Is the Adpocalypse upon us

20.10.2015
The Internet crisis du jour concerns ad-blocking technologies. Although these tools have been available for years, their popularity has now reached a level to make them controversial, a situation that was magnified when Apple recently announced that for the first time it would allow ad blockers into the App Store.

What is it that makes a technology that suppresses ads on websites controversial For its users, ad-blocking technology is a bulwark against a flood of annoying, privacy-invading ads. For some people, though, the widespread adoption of ad blockers sounds the death knell of the Web as we know it. That’s because making ads invisible will destroy the Web’s economic underpinnings. It’s a scenario that some people call the Adpocalypse.

But is the problem real And are there any solutions

There is indeed evidence that ad blockers are growing in popularity. A report from Adobe and PageFair claims that ad-blocking software this year will lead to nearly $22 billion in lost advertising, a 41% increase over last year. More than a third of users in some European countries use them, the report says. It claims that 200 million people around the world use ad blockers, 45 million of them in the U.S. Your trust in those numbers depends on what you make of the fact that PageFair sells a service that helps websites deal with ad-blocking software by analyzing how many site visitors block ads and showing how to design nonintrusive ads targeted at people who use ad blockers. But others have made similar claims. Interactive Advertising Bureau president and CEO Randall Rothenberg says some websites now lose up to 40% of potential revenue because of ad blockers.

And the App Store development is important because the world is moving to the mobile Web. It’s already tough for sites to monetize mobile traffic. iOS ad blockers will only make things more difficult.

So, clearly, the problem is real. But does it deserve a name as dire as “Adpocalypse”

As you might expect, Ad Age, the bible of the advertising industry, claims that the problem is very serious. Ad Age has done research into the advertising economics of various websites and calculated what they would have to do to survive if all ads were blocked on them.

The New York Times, it claims, would have to increase the price of its digital subscriptions from $195 a year to $334. Facebook would have to charge $12 per year per person. BuzzFeed simply wouldn’t be able to survive.

Journalism can live without BuzzFeed, but there’s only so much adversity that a beleaguered profession can take. This worries a lot of people, not just journalists, including, surprisingly enough, the developer of the most popular ad blocker on iOS. Marco Armen developed the Peace iOS ad blocker, which for a time was the most popular paid app on iOS — the most popular app of all, not just most popular ad blocker — until Armen had a change of heart. He wrote on his blog, “Achieving this much success with Peace just doesn’t feel good, which I didn’t anticipate, but probably should have. Ad blockers come with an important asterisk: while they do benefit a ton of people in major ways, they also hurt some, including many who don’t deserve the hit.”

Armen is seriously remorseful about the whole thing (which unfurled in the brief window since Apple started allowing ad blockers in its App Store), going so far as to ask Apple to refund money to people who had downloaded Peace. The problem, he said, is that Peace, like most ad blockers, takes an all-or-nothing approach to blocking ads. It blocks the reasonable ones as well as the obnoxious ones.

He’s absolutely right. There are far too many obnoxious, privacy-invading ads and ad technologies on the Internet. They should be blocked. But well-behaved ads shouldn’t. They support the Web.

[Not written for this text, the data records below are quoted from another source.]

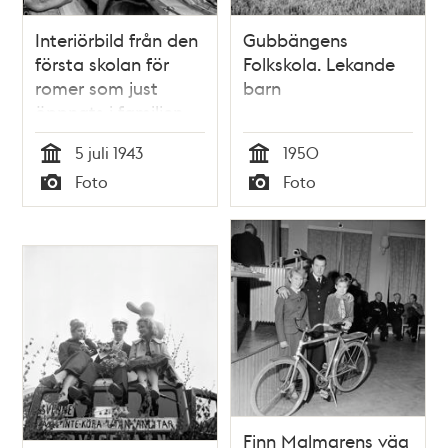
Interiörbild från den
Gubbängens
första skolan för
Folkskola. Lekande
romer som just
barn
öppnats i familjen
Taikons tält vid
5 juli 1943
1950
romernas läger vid
Tid
Tid
Foto
Foto
Lilla Sköndal i
Typ
Typ
Gubbängen. Till
höger eleven
Singoalla Taikon
med sin son i knät.
Finn Malmgrens väg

New York Times technology writer Farhad Manjoo argues that ad blockers are a good thing — they’ll force the ad industry to clean up its act, and then we’ll be left with only good ads. Perhaps in the very long run that might be true. But in the interim, there will be a tremendous amount of collateral damage to the Web because of massive ad losses. Bigger sites will survive. Smaller ones, operating close to the margins, won’t.

I’ve found my own answer to the conundrum. For the past month, I’ve been using Ghostery, which lets you turn off individual ad networks, beacons and similar technologies on a one-by-one basis. I’ve turned off those I consider the worst privacy invaders and allowed the rest through. Armen recommends doing the same thing.

I’ve also noticed that as of Version 2.0, the popular Adblock Plus does something similar — it lets users choose to allow what Adblock Plus considers acceptable ads, while blocking the rest.

So maybe things are better than they seem. If even ad blockers recognize the damage that blocking all ads can cause, the Adpocalypse might never be upon us.